You will be based in Zurich or Amsterdam, with the expectation of spending ~50% of your time in the office.
About you
- Excellent Python skills and strong software engineering fundamentals (testing, modular design, CI/CD).
- Deep experience designing & operating evaluation or data-quality pipelines for ML/LLMs at scale.
- Comfortable with distributed compute (Ray, Spark), data lakehouse paradigms (Delta/Iceberg) and columnar formats (Parquet/ORC).
- Working knowledge of oncology workflows and terminology: staging (TNM), common biomarkers, lines of therapy, response criteria (e.g., RECIST), typical labs and imaging follow-up.
Nice To Have:
- Experience with eval frameworks (lm-eval-harness, OpenAI Evals, HF Evaluate) and preference modeling.
- Background in biomed/healthtech (bioinformatics, medical imaging, clinical decision support, translational research, real-world evidence) or graduate work in a related field.
- Safety/red-teaming for LLMs; familiarity with quality/risk practices for clinical software (e.g., MDR/SaMD concepts).
- Experience reading and operationalizing radiology, pathology, and molecular reports for evaluation tasks.
- Hands-on experience with workflow orchestration (Dagster preferred) and monitoring/observability.
- Experience working with medical foundation models and evaluating them on benchmarks in radiology, pathology, and/or genomics
- Familiarity with medical standards/ontologies: FHIR/HL7, SNOMED CT, ICD-10/ICD-O, LOINC, DICOM, VCF.
We are excited to gather a broad range of perspectives in our team, as we believe it will help us build better products to support a broader set of people.
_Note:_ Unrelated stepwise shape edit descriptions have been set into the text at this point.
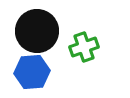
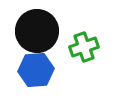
blue hexagon: moved 4 px right, 2 px up
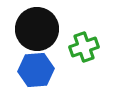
black circle: moved 2 px up
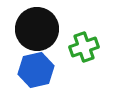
blue hexagon: rotated 8 degrees counterclockwise
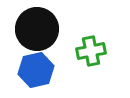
green cross: moved 7 px right, 4 px down; rotated 8 degrees clockwise
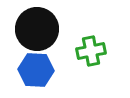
blue hexagon: rotated 16 degrees clockwise
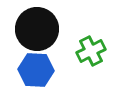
green cross: rotated 16 degrees counterclockwise
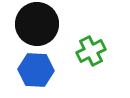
black circle: moved 5 px up
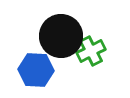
black circle: moved 24 px right, 12 px down
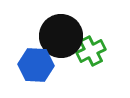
blue hexagon: moved 5 px up
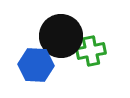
green cross: rotated 16 degrees clockwise
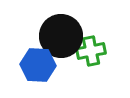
blue hexagon: moved 2 px right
If you’re excited about us but don’t fit every single qualification, we still encourage you to apply: we’ve had incredible team members join us who didn’t check every box.
Why kaiko
At kaiko, we believe the best ideas come from collaboration, ownership and ambition. We’ve built a team of international experts where your work has direct impact. Here’s what we value:
- Ownership: You’ll have the autonomy to set your own goals, make critical decisions, and see the direct impact of your work.
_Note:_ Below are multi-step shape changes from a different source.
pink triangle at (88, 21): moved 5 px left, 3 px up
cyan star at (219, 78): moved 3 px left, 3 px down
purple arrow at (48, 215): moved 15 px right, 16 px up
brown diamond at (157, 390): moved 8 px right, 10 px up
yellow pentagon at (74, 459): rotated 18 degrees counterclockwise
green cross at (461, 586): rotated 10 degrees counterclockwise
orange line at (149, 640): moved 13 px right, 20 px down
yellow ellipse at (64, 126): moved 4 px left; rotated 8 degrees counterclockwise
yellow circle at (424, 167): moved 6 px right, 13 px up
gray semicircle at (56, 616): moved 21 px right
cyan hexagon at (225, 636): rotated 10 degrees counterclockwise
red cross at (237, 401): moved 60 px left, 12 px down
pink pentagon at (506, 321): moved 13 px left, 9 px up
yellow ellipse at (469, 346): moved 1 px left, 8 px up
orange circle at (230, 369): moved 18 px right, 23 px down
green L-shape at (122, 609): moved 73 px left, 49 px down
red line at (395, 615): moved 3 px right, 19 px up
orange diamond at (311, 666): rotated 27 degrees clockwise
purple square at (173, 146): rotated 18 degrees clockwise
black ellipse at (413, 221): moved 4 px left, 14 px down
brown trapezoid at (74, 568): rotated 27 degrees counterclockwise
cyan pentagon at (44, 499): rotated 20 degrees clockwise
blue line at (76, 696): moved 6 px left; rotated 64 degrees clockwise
- Collaboration: You’ll have to approach disagreement with curiosity, build on common ground and create solutions together.
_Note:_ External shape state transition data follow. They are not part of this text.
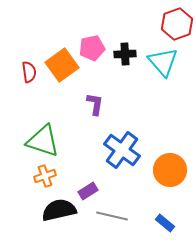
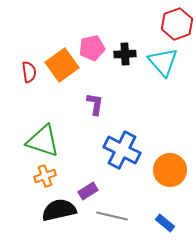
blue cross: rotated 9 degrees counterclockwise
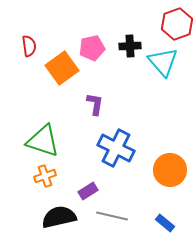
black cross: moved 5 px right, 8 px up
orange square: moved 3 px down
red semicircle: moved 26 px up
blue cross: moved 6 px left, 2 px up
black semicircle: moved 7 px down
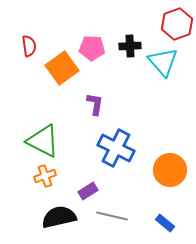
pink pentagon: rotated 15 degrees clockwise
green triangle: rotated 9 degrees clockwise
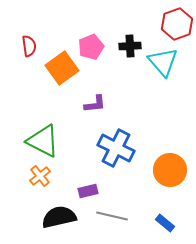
pink pentagon: moved 1 px left, 1 px up; rotated 25 degrees counterclockwise
purple L-shape: rotated 75 degrees clockwise
orange cross: moved 5 px left; rotated 20 degrees counterclockwise
purple rectangle: rotated 18 degrees clockwise
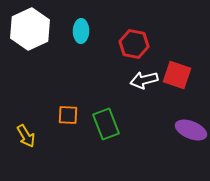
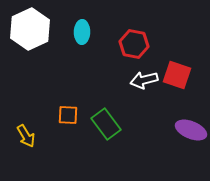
cyan ellipse: moved 1 px right, 1 px down
green rectangle: rotated 16 degrees counterclockwise
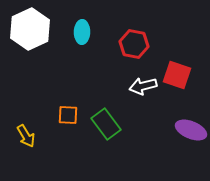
white arrow: moved 1 px left, 6 px down
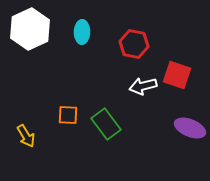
purple ellipse: moved 1 px left, 2 px up
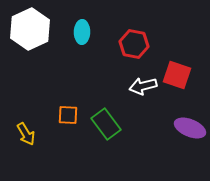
yellow arrow: moved 2 px up
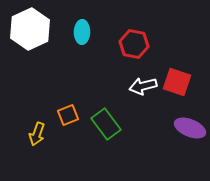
red square: moved 7 px down
orange square: rotated 25 degrees counterclockwise
yellow arrow: moved 11 px right; rotated 50 degrees clockwise
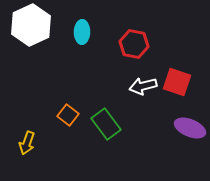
white hexagon: moved 1 px right, 4 px up
orange square: rotated 30 degrees counterclockwise
yellow arrow: moved 10 px left, 9 px down
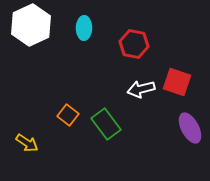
cyan ellipse: moved 2 px right, 4 px up
white arrow: moved 2 px left, 3 px down
purple ellipse: rotated 40 degrees clockwise
yellow arrow: rotated 75 degrees counterclockwise
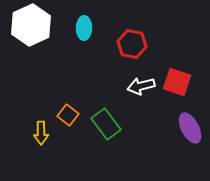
red hexagon: moved 2 px left
white arrow: moved 3 px up
yellow arrow: moved 14 px right, 10 px up; rotated 55 degrees clockwise
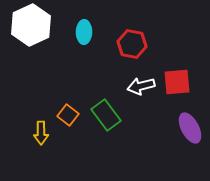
cyan ellipse: moved 4 px down
red square: rotated 24 degrees counterclockwise
green rectangle: moved 9 px up
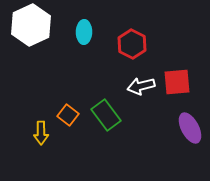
red hexagon: rotated 16 degrees clockwise
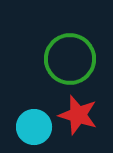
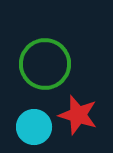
green circle: moved 25 px left, 5 px down
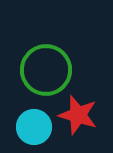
green circle: moved 1 px right, 6 px down
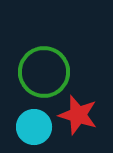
green circle: moved 2 px left, 2 px down
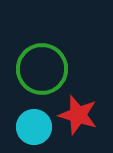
green circle: moved 2 px left, 3 px up
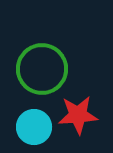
red star: rotated 21 degrees counterclockwise
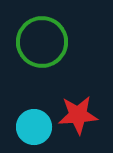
green circle: moved 27 px up
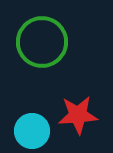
cyan circle: moved 2 px left, 4 px down
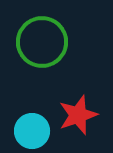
red star: rotated 15 degrees counterclockwise
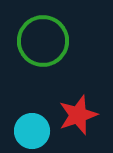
green circle: moved 1 px right, 1 px up
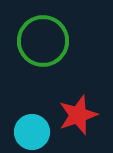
cyan circle: moved 1 px down
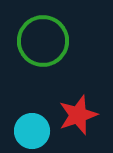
cyan circle: moved 1 px up
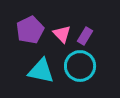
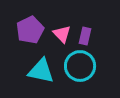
purple rectangle: rotated 18 degrees counterclockwise
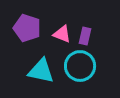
purple pentagon: moved 3 px left, 2 px up; rotated 28 degrees counterclockwise
pink triangle: rotated 24 degrees counterclockwise
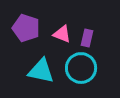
purple pentagon: moved 1 px left
purple rectangle: moved 2 px right, 2 px down
cyan circle: moved 1 px right, 2 px down
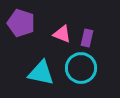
purple pentagon: moved 5 px left, 5 px up
cyan triangle: moved 2 px down
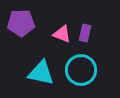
purple pentagon: rotated 20 degrees counterclockwise
purple rectangle: moved 2 px left, 5 px up
cyan circle: moved 2 px down
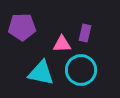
purple pentagon: moved 1 px right, 4 px down
pink triangle: moved 10 px down; rotated 24 degrees counterclockwise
- Ambition: You’ll be surrounded by people who set high standards for themselves and others, who see obstacles as opportunities, and who are relentless in their work to create better outcomes for patients.
In addition, we offer:
- An attractive and competitive salary, a good pension plan and 25 vacation days per year.
- Great offsites and team events to strengthen the team and celebrate successes together.
- A EUR 1000 learning and development budget to help you grow.
- Autonomy to do your work the way that works best for you, whether you have a kid or prefer early mornings.
- An annual commuting subsidy.
Our interview process
Our interview process is designed to assess mutual fit across skills, motivation, and values. It typically includes the following steps:
- Screening call: A short conversation to align on your motivation, career goals, and initial fit for the role.
- Technical interview: A deep dive into your problem-solving approach through a technical challenge, case study, or role-specific scenario.
- Onsite meeting (optional): You’ll meet team members across functions to explore collaboration dynamics, team fit, and day-to-day context.
- Final executive conversation: A discussion with a member of the executive team focused on long-term alignment, cultural fit, and shared expectations for impact.